I found a question to prove the polynomial $58x^{10}-42x^9+11x^8+42x^7+53x^6-160x^5+118x^4+22x^3-56x^2-20x+74$ to be positive on $\mathbb{R}$. The solution was $(7x^5-4x^3+6x^2+2x-5)^2+(-3x^5+7x^4-3x^3+7)^2$. Is there a method in Sage to find such a representations? I tried the code modified from https://ask.sagemath.org/question/10062/polynomials-as-a-sum-of-squares/
R = AA[x]
def sum_of_two_squares(P):
r"""
P is assumed to be a polynomial defined on the Algebraic Real Field.
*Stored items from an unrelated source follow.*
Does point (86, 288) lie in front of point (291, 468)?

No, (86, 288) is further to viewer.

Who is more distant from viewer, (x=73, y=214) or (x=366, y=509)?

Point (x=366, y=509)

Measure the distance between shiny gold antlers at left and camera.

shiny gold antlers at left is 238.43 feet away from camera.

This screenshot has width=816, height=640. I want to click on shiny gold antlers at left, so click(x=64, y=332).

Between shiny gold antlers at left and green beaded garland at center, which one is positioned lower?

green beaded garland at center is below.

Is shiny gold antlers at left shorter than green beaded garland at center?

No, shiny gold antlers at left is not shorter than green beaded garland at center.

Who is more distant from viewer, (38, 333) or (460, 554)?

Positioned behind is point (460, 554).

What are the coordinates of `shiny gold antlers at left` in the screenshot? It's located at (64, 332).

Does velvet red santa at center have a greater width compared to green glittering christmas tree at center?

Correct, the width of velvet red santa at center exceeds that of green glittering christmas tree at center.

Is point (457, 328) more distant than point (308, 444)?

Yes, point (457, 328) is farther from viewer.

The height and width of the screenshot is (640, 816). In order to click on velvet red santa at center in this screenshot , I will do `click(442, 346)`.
Returns False is P is not positive.
Returns a pair of polynomial (A,B) such that A^2 + B^2 = P otherwise
"""
# try to convert P if it is defined on a subfield of AA, say QQ.
if P.parent() != R:
P = P.change_ring(AA)
LC = P.leading_coefficient()
if LC < 0:
return False
# Q will be the part of P with real roots.
Q = R(1)
for i in P.roots():
if i[1] % 2 != 0:
return False
else:
Q = Q * (R(x)-i[0])^i[1]
if P == LC * Q:
return (sqrt(LC) * sqrt(Q),R(0))
T = R(1)
for fact,mult in R(P/Q).factor():
f = fact.change_ring(QQbar)
T = T * (R(x)-f.roots()[0][0])^mult
# extract real and imaginary part of T
RE = R(0)
IM = R(0)
for i in range(T.degree()+1):
RE += T[i].real()*R(x)^i
IM += T[i].imag()*R(x)^i
SLC = sqrt(LC)
SQ = sqrt(Q)
return (SLC*SQ*RE, SLC*SQ*IM)
R = AA[x]
P = R(58*x^10-42*x^9+11*x^8+42*x^7+53*x^6-160*x^5+118*x^4+22*x^3-56*x^2-20*x+74)
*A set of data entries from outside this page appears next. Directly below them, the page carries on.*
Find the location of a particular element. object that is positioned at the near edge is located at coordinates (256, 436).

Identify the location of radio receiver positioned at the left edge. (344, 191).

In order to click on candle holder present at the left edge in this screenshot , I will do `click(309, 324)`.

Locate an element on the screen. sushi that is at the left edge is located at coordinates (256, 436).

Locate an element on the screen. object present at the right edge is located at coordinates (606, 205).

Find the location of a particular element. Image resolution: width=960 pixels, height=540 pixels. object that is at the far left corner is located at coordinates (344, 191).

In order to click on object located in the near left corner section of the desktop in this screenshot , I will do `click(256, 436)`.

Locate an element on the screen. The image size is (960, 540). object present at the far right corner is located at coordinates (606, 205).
A,B = sum_of_two_squares(P)
A
7.615773105863908?*x^5 - 2.75743509005418?*x^4 - 44.2356981337271?*x^3 + 11.9854478203666?*x^2 + 25.5052589522359?*x - 3.05770635146248?
It looks like the code does not always find the simplest form of solution. So is there an algorithm that return the representation with coefficients are some "simple" form like integers or roots of some integer coefficient polynomial with degree not too large?